Metadata-Version: 2.4
Name: a3-python
Version: 0.1.18
Summary: Catch real Python bugs before production — 99%+ accuracy, Z3 symbolic execution, LLM-powered false-positive filtering, zero-config GitHub CI
Requires-Python: >=3.11
Description-Content-Type: text/markdown
Requires-Dist: z3-solver>=4.15.4
Provides-Extra: dev
Requires-Dist: pytest>=7.0; extra == "dev"
Requires-Dist: pytest-cov>=4.0; extra == "dev"
Provides-Extra: ci
Requires-Dist: anthropic>=0.30.0; extra == "ci"
Requires-Dist: openai>=1.0.0; extra == "ci"
Requires-Dist: pyyaml>=6.0; extra == "ci"
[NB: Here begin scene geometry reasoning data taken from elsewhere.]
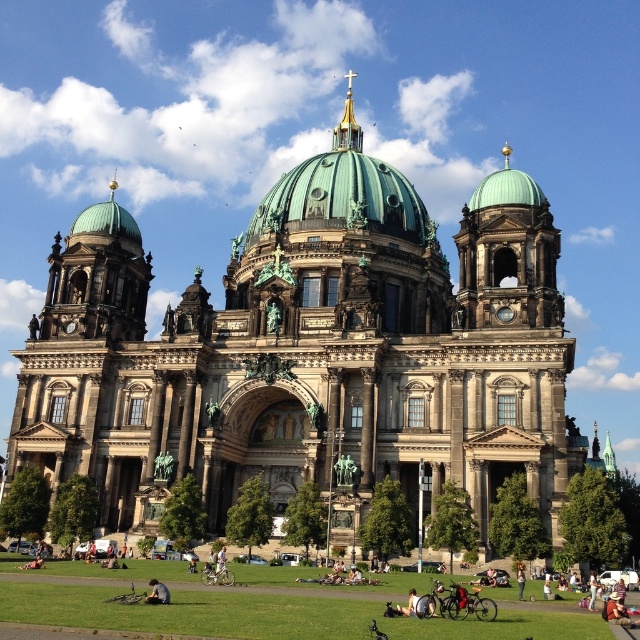 Question: Can you confirm if dark gray stone church at center is positioned to the right of dark gray fabric jacket at lower center?

Choices:
 (A) no
 (B) yes

Answer: (B)

Question: Which object appears closest to the camera in this image?

Choices:
 (A) dark gray stone church at center
 (B) dark gray fabric jacket at lower center

Answer: (B)

Question: Can you confirm if dark gray stone church at center is positioned to the left of dark gray fabric jacket at lower center?

Choices:
 (A) no
 (B) yes

Answer: (A)

Question: Observing the image, what is the correct spatial positioning of dark gray stone church at center in reference to dark gray fabric jacket at lower center?

Choices:
 (A) left
 (B) right

Answer: (B) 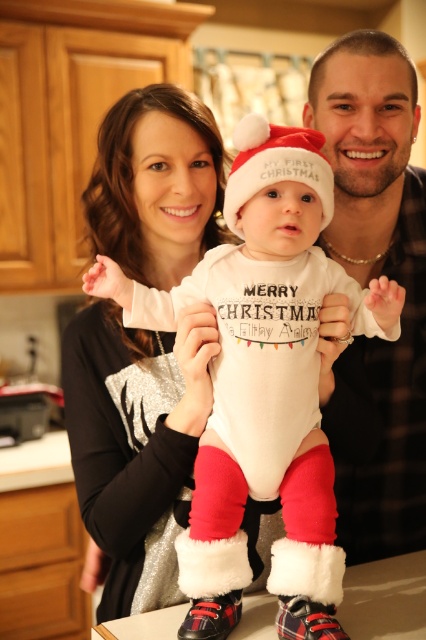 Question: Estimate the real-world distances between objects in this image. Which object is closer to the white cotton onesie at center?

Choices:
 (A) matte silver sweater at center
 (B) matte black shirt at center

Answer: (A)

Question: Observing the image, what is the correct spatial positioning of matte silver sweater at center in reference to white cotton onesie at center?

Choices:
 (A) below
 (B) above

Answer: (B)

Question: Which point is farther to the camera?

Choices:
 (A) matte black shirt at center
 (B) matte silver sweater at center

Answer: (A)

Question: Which is nearer to the matte silver sweater at center?

Choices:
 (A) white cotton onesie at center
 (B) matte black shirt at center

Answer: (A)

Question: Does white cotton onesie at center appear on the right side of matte black shirt at center?

Choices:
 (A) yes
 (B) no

Answer: (B)

Question: Can you confirm if white cotton onesie at center is positioned above matte black shirt at center?

Choices:
 (A) no
 (B) yes

Answer: (A)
# A3: Advanced Automated Analysis for Python

**Find real bugs in Python codebases — automatically.**

A3 combines **non-LLM static analysis** with **agentic LLM triage** for 99%+ accuracy:

1. **Static analysis first**: Uses bytecode analysis, barrier-certificate proofs, and Z3-backed symbolic execution to automatically prove 99% of candidates as false positives
2. **Agentic LLM triage second**: An LLM agent explores the codebase — reading files, searching for guard patterns, checking callers, inspecting tests — then classifies the remaining 1% as TP or FP

No overwhelming noise. No alert fatigue. Just real bugs that matter.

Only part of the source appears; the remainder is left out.